Saat itu PT Roda Mas Baja Inti menyuplai besi dan baja kepada
perusahaan-perusahaan PT Asindo Grup di antaranya PT Karunia Sejati yang
dipimpin Frans Tunggono dan PT Marga Mas Development yang diwakili John
Luckman.
Pasokan baja dan wiremesh itu untuk kepentingan pembangunan
Mal Panakkukang Square yang melibatkan tiga bangunan yakni Carrefour,
Ace Hardwere, dan Ramayana.
Dalam kontrak kerja sama itu, pihak terlapor bersedia membayar
hingga tenggak waktu Februari 2005 dengan bunga 1,5 persen setiap bulan.
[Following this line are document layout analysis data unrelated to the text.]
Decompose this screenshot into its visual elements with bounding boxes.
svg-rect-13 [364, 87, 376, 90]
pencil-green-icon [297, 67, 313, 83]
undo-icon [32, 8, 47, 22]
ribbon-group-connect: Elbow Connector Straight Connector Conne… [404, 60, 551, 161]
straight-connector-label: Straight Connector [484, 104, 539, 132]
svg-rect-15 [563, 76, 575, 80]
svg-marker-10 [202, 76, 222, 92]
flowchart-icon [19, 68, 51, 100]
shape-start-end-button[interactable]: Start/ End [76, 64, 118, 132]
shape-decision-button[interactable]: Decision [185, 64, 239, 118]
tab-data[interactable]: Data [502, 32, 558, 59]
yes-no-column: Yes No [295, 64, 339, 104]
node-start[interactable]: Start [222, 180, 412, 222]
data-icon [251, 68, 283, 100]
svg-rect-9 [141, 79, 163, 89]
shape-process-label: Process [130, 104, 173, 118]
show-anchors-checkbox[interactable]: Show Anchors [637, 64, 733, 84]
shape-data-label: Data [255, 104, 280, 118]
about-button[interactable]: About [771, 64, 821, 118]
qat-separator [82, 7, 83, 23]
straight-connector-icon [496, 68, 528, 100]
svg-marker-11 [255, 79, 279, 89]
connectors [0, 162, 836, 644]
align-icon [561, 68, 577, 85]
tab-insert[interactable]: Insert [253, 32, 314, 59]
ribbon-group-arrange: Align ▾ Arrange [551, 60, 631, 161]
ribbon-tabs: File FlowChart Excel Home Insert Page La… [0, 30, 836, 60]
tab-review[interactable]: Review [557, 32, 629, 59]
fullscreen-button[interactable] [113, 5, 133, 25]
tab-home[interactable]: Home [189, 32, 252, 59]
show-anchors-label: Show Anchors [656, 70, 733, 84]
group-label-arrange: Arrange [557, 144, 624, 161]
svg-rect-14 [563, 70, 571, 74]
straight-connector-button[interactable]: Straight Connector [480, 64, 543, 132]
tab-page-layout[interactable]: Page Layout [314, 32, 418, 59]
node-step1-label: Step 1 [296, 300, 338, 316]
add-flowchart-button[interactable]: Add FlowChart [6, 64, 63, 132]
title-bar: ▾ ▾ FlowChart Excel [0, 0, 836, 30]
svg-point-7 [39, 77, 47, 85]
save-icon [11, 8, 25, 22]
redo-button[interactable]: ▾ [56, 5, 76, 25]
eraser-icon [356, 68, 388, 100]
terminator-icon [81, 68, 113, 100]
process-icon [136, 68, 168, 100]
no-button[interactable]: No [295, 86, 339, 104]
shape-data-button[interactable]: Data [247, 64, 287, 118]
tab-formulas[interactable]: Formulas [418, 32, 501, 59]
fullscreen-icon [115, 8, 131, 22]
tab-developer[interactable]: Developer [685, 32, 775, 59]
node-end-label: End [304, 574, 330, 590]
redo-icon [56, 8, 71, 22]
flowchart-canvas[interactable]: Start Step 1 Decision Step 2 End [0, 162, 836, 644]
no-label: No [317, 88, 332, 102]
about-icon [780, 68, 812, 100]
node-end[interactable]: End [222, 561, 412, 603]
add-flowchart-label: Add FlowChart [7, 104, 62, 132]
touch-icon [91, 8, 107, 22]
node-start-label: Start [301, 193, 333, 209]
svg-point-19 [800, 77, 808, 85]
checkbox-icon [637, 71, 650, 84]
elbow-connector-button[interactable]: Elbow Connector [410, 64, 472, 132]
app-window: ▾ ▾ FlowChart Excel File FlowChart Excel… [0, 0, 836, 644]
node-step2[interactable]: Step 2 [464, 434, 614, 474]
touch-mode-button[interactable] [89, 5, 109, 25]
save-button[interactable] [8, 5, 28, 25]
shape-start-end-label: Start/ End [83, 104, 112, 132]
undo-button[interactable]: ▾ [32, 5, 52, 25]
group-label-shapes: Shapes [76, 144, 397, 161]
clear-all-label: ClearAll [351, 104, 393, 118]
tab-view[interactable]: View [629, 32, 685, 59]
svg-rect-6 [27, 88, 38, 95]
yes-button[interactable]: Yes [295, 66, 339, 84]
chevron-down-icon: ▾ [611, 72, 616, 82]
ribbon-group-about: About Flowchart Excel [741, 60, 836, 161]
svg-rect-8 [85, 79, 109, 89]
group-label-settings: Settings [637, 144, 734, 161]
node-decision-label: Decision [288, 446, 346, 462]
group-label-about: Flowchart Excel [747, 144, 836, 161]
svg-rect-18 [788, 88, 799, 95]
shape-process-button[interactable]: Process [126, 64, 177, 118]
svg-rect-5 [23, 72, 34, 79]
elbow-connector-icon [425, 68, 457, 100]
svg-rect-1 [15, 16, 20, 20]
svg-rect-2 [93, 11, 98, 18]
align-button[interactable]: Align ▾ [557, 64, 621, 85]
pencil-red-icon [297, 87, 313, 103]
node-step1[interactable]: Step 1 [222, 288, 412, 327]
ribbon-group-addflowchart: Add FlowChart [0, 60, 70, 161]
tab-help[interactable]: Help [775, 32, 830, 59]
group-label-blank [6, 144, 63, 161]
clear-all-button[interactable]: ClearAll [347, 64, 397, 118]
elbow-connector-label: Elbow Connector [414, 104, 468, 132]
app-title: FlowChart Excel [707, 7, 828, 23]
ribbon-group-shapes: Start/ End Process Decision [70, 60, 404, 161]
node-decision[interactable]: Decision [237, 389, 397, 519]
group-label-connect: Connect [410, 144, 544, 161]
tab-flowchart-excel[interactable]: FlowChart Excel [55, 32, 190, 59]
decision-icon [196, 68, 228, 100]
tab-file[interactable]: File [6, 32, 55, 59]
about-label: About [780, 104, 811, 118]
Jumlah kontrak kedua pihak mencapai Rp 29 miliar.
Namun,
setelah pasokan material telah didatangkan, pihak terlapor tidak
melunasi hutang-hutangnya. Akibatnya, pelapor mengalami kerugian hingga
mencapai Rp 38 miliar sudah termasuk bunga.
Terkait pembayaran utang ini terdakwa dinilai melakukan
penipuan, dimana pembayaran berupa 7 bidang tanah, belakangan diketahui
jika tanah tersebut masih dalam proses sengketa di Mahkamah Agung.
Selain tanah, tersangka juga berusaha membayar pelapor dengan menerbitkan 3 lembar cek senilai Rp 3 miliar dan 4 lembar bilyet giro senilai Rp 1,3 miliar. Namun cek dan giro tersebut ternyata kosong. Sedangkan unsur penggelapannya adalah penguasaan bahan material yang ternyata tidak dibayarkan kepada pelapor.